Le calendrier des vacances scolaires vient d’être avancé d’une semaine. Sur décision du chef de l’Etat, Abdelmadjid Tebboune, les 9 millions d’élèves de l’Education nationale ont, donc, cessé les cours jeudi dernier alors que leur départ pour les vacances de printemps n’était prévu qu’en date du 19 mars, selon le programme officiellement retenu à la rentrée de septembre-octobre dernier.
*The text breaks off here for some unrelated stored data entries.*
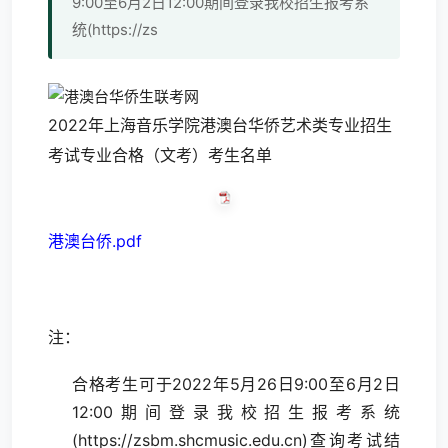
9:00至6月2日12:00期间登录我校招生报考系
统(https://zs
2022年上海音乐学院港澳台华侨艺术类专业招生
考试专业合格（文考）考生名单
港澳台侨.pdf
注：
合格考生可于2022年5月26日9:00至6月2日
12:00期间登录我校招生报考系统
(https://zsbm.shcmusic.edu.cn)查询考试结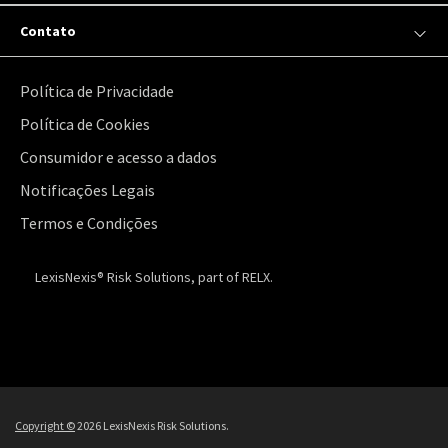
Contato
Política de Privacidade
Política de Cookies
Consumidor e acesso a dados
Notificações Legais
Termos e Condições
LexisNexis® Risk Solutions, part of RELX.
Copyright ©
2026 LexisNexis Risk Solutions.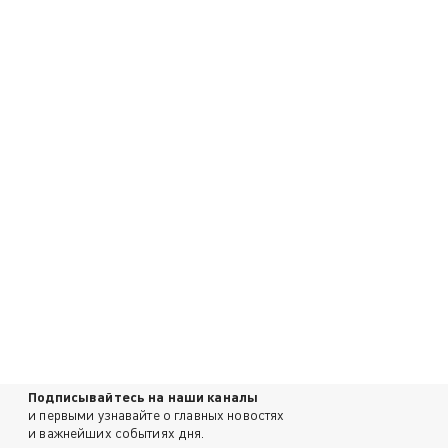
Подписывайтесь на наши каналы
и первыми узнавайте о главных новостях
и важнейших событиях дня.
La décision du Président de l’Etat d’envoyer avant l’heure les élèves des trois paliers de l’enseignement de base en vacances est dictée par les mesures préventives que l’Etat et le gouvernement algériens ont pris afin d’éviter les risques de propagation du nouveau coronavirus, Covid-19, en milieu scolaire, un lieu de gros rassemblement humain et, donc, propice, à des risques de contamination par des personnes malades.
La reprise des cours, elle, est programmée au 5 avril prochain s’il n’y a pas d’évolution négative sur le plan sanitaire. Pour Abdelouahab Lamri Zegar, porte-parole de l’Union nationale des personnels de l’enseignement et de la formation (Unpef), la décision «prise au plus haut niveau» de l’Etat algérien d’avancer la date des vacances de printemps est une «initiative qu’on comprend». «La santé des écoliers prime sur la scolarité qui leur est toutefois indispensable», a ajouté ce syndicaliste.
M. Lamri Zegar espère toutefois qu’ «il n’y aura pas de prolongation de la trêve printanière». «J’espère que les autorités compétentes pourront contenir l’épidémie qui est au stade 1 dans les meilleurs délais et que nous n’aurions pas à faire face au stade 2», a-t-il déclaré. «Sinon, a-t-il ajouté, les élèves vont perdre encore des heures de cours précieuses alors qu’on s’achemine vers le Ramadhan», qui sera aussi une contrainte à gérer «dans un dernier semestre généralement court et qui a ses spécificités sachant que c’est une période d’examens». Le porte-parole de l’Unpef croit savoir qu’ «outre la nécessité pour les élèves de continuer à travailler et à réviser chez eux, il y aura probablement besoin, notamment pour les classes d’examen, de séances de rattrapage des cours».
Pour rappel, l’Algérie n’est pas le seul pays à décider de la fermeture momentanée des écoles. La Pologne, l’Irlande, les Etats-Unis, la Belgique et la France notamment ont eux aussi fait le choix de renvoyer les élèves chez eux en attendant l’évolution de la situation sanitaire dans leurs territoires respectifs et dans le monde, compte tenu de la propagation rapide du Covid-19.
Toujours en application de la décision préventive du chef de l’Etat, le ministère de l’Enseignement supérieur a annoncé, jeudi dernier, également la «suspension» des cours dans les universités et les facultés à l’exception des établissements où se déroulent les examens de rattrapage. Et ce à partir de jeudi 12 mars 2020 jusqu’à la fin des vacances de printemps prévue le 5 avril 2020», a indiqué un communiqué du ministère. Ainsi, c’est une part importante des 1,8 million étudiants qui ont pris leurs vacances avant la date prévue. La mesure concerne également les apprenants et les apprentis de la formation professionnelle dont le nombre avoisine les 380 000 qui fréquentent les plus de 1 200 établissements qui existent à travers l’ensemble du territoire national.<

Les enseignants contestataires du primaire marquent une pause

Par Aziz LATRECHE
Les mesures préventives prises dans le contexte actuel de peur de la propagation du nouveau coronavirus vont impacter le mouvement social mené depuis octobre dernier par les enseignants du primaire. C’est ce qu’a indiqué hier à Reporters le représentant du collectif militant à Batna, Houssam Maâdjoudj. Pour ce délégué de wilaya, «aucune décision n’a été prise quant à la prochaine contestation cyclique. D’habitude, il y a toujours un arrêt de travail avec des sit-in devant les bâtiments officiels de l’Education nationale, mais ces actions nous paraissent difficiles à envisager dans le contexte actuel», a précisé
M. Maâdjoudj. Et d’ajouter : «ce qui ressort de notre concertation à la base est que la majorité préfère attendre jusqu’après les vacances pour reprendre la contestation», c’est-à-dire après le 5 avril, date prévue pour la reprise des cours. «Pour ma part, je peux vous dire que pour cette semaine, il n’y aura pas de mobilisation publique», a-t-il encore assuré. «Prochainement, des concertations seront menées pour dégager de nouveaux moyens et s’adapter à la nouvelle situation et maintenir nos actions», a-t-il encore indiqué. Selon lui, il est possible que les enseignants adhérant au mouvement «aillent vers une grève des notes» et s’abstiennent de les communiquer à l’issue des examens.